If anything, create a toolkit outside the main client that tells you whether a transaction conforms to a handful of explicitly defined transaction types.  This is what mtgox should have had in place in their system (and ideally written by someone other than the person that built the code to produce their transactions).


Title: Re: someone fucked up and lost ALOT of money
Post by: DeathAndTaxes on October 29, 2011, 03:22:36 PM
If anything, create a toolkit outside the main client that tells you whether a transaction conforms to a handful of explicitly defined transaction types.  This is what mtgox should have had in place in their system (and ideally written by someone other than the person that built the code to produce their transactions).

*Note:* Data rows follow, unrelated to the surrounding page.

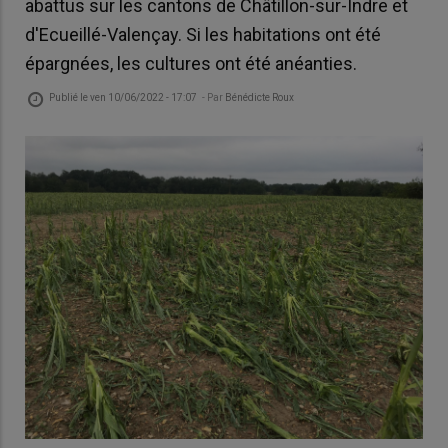
abattus sur les cantons de Châtillon-sur-Indre et
d'Ecueillé-Valençay. Si les habitations ont été
épargnées, les cultures ont été anéanties.
Publié le
ven 10/06/2022 - 17:07
- Par
Bénédicte Roux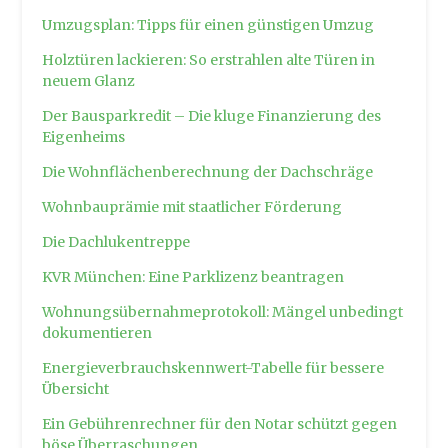
Umzugsplan: Tipps für einen günstigen Umzug
Holztüren lackieren: So erstrahlen alte Türen in
neuem Glanz
Der Bausparkredit – Die kluge Finanzierung des
Eigenheims
Die Wohnflächenberechnung der Dachschräge
Wohnbauprämie mit staatlicher Förderung
Die Dachlukentreppe
KVR München: Eine Parklizenz beantragen
Wohnungsübernahmeprotokoll: Mängel unbedingt
dokumentieren
Energieverbrauchskennwert-Tabelle für bessere
Übersicht
Ein Gebührenrechner für den Notar schützt gegen
böse Überraschungen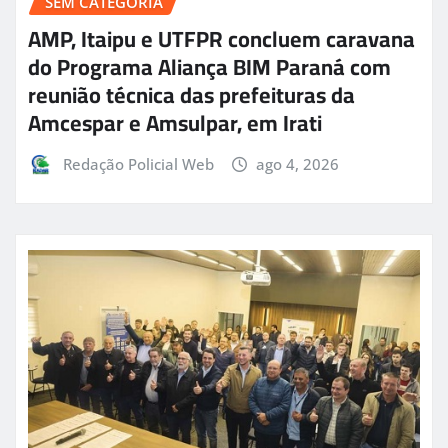
SEM CATEGORIA
AMP, Itaipu e UTFPR concluem caravana
do Programa Aliança BIM Paraná com
reunião técnica das prefeituras da
Amcespar e Amsulpar, em Irati
Redação Policial Web
ago 4, 2026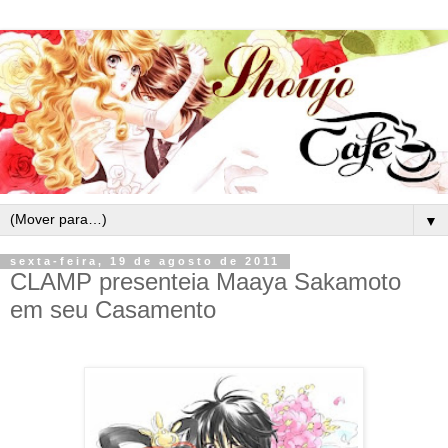
▼
sexta-feira, 19 de agosto de 2011
CLAMP presenteia Maaya Sakamoto
em seu Casamento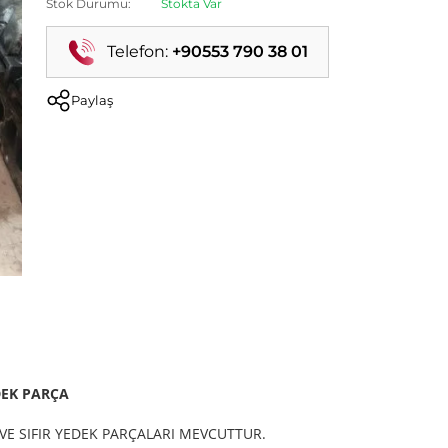
Stok Durumu:
Stokta Var
Telefon:
+90553 790 38 01
Paylaş
DEK PARÇA
VE SIFIR YEDEK PARÇALARI MEVCUTTUR.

Exactly.  Current there is very little "high level" support for BTC protocol.  That is easy to understand why since it is young and in flux but just as people don't construct TCP/IP packets by hand or contstruct binary VISA interchange packets by hand in the future nobody will with Bitcoin either.

Eventually high level libraries will emerge (.net, python, php, java, C++, etc) that encapsulate error checking, validation in a higher level, more abstract, and more developer safe manner.

Something like (C# .Net)
Code:
import BitcoinDotNet 

BitcoinNetworkStream stream = new BitcoinNetworkStream()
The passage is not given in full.